Mike Kiely, one of the UK’s most experienced local authority planners, said the panel of inspectors scrutinising the plan had been right to recommend a drastic cut to the overall housing target contained in the plan, because of an over-reliance on ramping up development on small sites.

Last month the inspectors recommended cutting the London Plan’s proposed housing target from 66,000 homes per year to 52,000 because the higher number would be “setting up the plan to fail.”

>> Analysis — Cut down to size: Scrutinising the London Plan

Their report revealed the inspectors even considered ruling the plan “unsound” and determining that it be withdrawn, but decided against this course because of the knock-on impact upon London boroughs from the resulting delay and uncertainty.

The inspectors based their conclusion on the draft Plan’s small sites policy, which assumed 24,500 homes per year coming from these sites, despite the fact the historic average is around 15,000. In one borough, Bexley, the draft plan proposed increasing the number of new homes delivered from small sites eight-fold.

Speaking to Housing Today, Kiely, a former chief planner at Croydon who advised Bromley during the public examination of the plan, said: “They (the GLA) are right to optimise the amount of homes but not at the expense of damaging areas. There’s no way a sensible person believes that a borough like Bexley could achieve that range of increase.”

He said the GLA’s methodology for identifying small sites had resulted in numbers that were “ridiculous and clearly unachievable”. He also said that the admission the inspectors’ considered declaring the draft London Plan unsound was without precedent.

Likewise Greg Hill, deputy chief executive at mid-sized housebuilder Hill, said: “The small sites target is laudable but it’s unfeasible and unrealistic: the resource intensiveness of the planning process doesn’t enable you to facilitate the delivery of that many sites.”

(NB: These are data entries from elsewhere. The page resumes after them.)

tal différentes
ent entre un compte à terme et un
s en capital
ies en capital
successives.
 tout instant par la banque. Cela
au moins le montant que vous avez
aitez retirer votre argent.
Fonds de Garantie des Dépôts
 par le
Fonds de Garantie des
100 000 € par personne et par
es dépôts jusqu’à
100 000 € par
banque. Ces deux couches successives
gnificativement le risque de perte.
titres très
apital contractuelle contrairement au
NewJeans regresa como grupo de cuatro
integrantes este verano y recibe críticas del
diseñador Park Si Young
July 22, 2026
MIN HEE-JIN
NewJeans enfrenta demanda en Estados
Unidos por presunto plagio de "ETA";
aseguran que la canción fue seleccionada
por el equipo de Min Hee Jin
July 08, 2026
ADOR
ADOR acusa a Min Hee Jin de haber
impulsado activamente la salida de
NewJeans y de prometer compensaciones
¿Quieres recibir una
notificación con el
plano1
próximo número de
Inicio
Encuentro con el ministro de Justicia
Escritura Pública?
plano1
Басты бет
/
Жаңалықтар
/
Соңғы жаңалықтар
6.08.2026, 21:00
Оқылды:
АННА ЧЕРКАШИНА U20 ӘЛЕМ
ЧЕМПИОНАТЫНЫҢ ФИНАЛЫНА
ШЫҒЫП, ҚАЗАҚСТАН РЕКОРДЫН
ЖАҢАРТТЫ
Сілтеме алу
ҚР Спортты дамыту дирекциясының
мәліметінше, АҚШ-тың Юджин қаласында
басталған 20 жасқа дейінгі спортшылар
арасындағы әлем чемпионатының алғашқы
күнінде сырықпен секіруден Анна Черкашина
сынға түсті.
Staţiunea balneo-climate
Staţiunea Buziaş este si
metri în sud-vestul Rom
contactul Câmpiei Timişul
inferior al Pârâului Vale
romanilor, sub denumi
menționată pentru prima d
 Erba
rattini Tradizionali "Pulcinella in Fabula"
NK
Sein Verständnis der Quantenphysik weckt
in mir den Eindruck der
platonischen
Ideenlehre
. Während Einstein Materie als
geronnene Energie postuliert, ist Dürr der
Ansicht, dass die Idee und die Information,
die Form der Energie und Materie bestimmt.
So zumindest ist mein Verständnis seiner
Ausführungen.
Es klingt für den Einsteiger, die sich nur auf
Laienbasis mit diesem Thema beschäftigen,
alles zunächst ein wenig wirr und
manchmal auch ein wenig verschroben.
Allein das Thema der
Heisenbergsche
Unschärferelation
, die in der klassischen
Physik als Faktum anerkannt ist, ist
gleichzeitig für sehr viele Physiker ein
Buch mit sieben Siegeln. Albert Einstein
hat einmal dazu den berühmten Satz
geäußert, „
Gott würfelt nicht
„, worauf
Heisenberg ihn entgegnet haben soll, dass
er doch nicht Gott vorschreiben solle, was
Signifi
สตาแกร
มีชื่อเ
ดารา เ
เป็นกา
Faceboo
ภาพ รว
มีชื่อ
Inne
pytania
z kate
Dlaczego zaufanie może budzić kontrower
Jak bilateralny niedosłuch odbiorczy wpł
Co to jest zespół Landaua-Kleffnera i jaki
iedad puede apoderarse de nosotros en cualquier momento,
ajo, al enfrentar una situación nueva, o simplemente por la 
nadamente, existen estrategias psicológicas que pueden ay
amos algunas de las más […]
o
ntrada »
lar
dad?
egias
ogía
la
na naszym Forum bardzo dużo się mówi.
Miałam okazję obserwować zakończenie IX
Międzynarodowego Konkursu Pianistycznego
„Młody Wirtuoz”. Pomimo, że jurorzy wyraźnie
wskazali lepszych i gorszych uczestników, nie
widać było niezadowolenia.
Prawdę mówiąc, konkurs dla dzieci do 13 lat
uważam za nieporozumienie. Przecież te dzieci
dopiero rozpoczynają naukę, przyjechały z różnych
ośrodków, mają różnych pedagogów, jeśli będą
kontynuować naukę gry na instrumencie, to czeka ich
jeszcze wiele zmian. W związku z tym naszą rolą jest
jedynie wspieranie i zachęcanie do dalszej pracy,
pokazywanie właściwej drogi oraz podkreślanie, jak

The Plan inspectors called on mayor Khan to institute a review of the green belt in order to find land on which to deliver the identified need for homes. But the Guardian reported last month that Khan will refuse to change course either on the green belt or on the inspectors’ recommendation the Plan supports expansion at Heathrow.

Khan is due to respond to the inspectors by 8 December, after which responsibility for the final outcome is put over to the secretary of state for housing, currently Robert Jenrick.

If Khan does refuse to accept the inspectors’ recommendations, it will be up to the housing secretary following the election to determine whether or not to force Khan to undertake the review of London’s Green Belt recommended by the panel.